Creation of a new image: Dockerfile

A Dockerfile is a script, composed of various commands (instructions) and arguments listed successively to automatically perform actions on a base image in order to create (or form) a new one.

  FROM ubuntu

  MAINTAINER Romin Irani (email@domain.com)

  RUN apt-get update

  RUN apt-get install -y nginx

  ENTRYPOINT [“/usr/sbin/nginx”,”-g”,”daemon off;”] # An ENTRYPOINT allows you to configure a container that will run as an executable.

  EXPOSE 80

Build docker image:

  $ docker build -t my_nginx_image --no-cache .

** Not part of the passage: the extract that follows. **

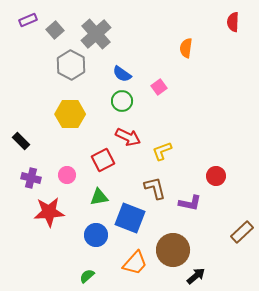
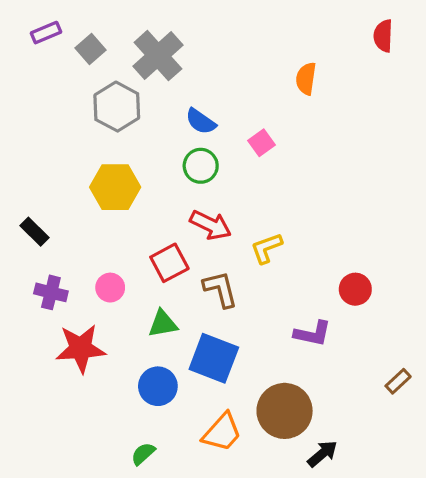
brown L-shape: (155, 188) -> (220, 289), moved
brown rectangle: (242, 232) -> (398, 381), size x0.7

Login on Docker Hub with your credentials:

  $ docker login                                                                                                                                                                                             
    Login with your Docker ID to push and pull images from Docker Hub. If you don't have a Docker ID, head over to https://hub.docker.com to create one.                                                                             
    Username: mtangaro                                                                                                                                                                                                               
    Password:                                                                                                                                                                                                                        
    Login Succeeded  

Ship a Docker Image:

  docker push repository_name/my_nginx_image

Docker Hub Automated build

Prerequisites: To perform Docker Hub automatic build you need a Docker Hub and on the hosted repository provider (GitHub or Bitbucket) accounts.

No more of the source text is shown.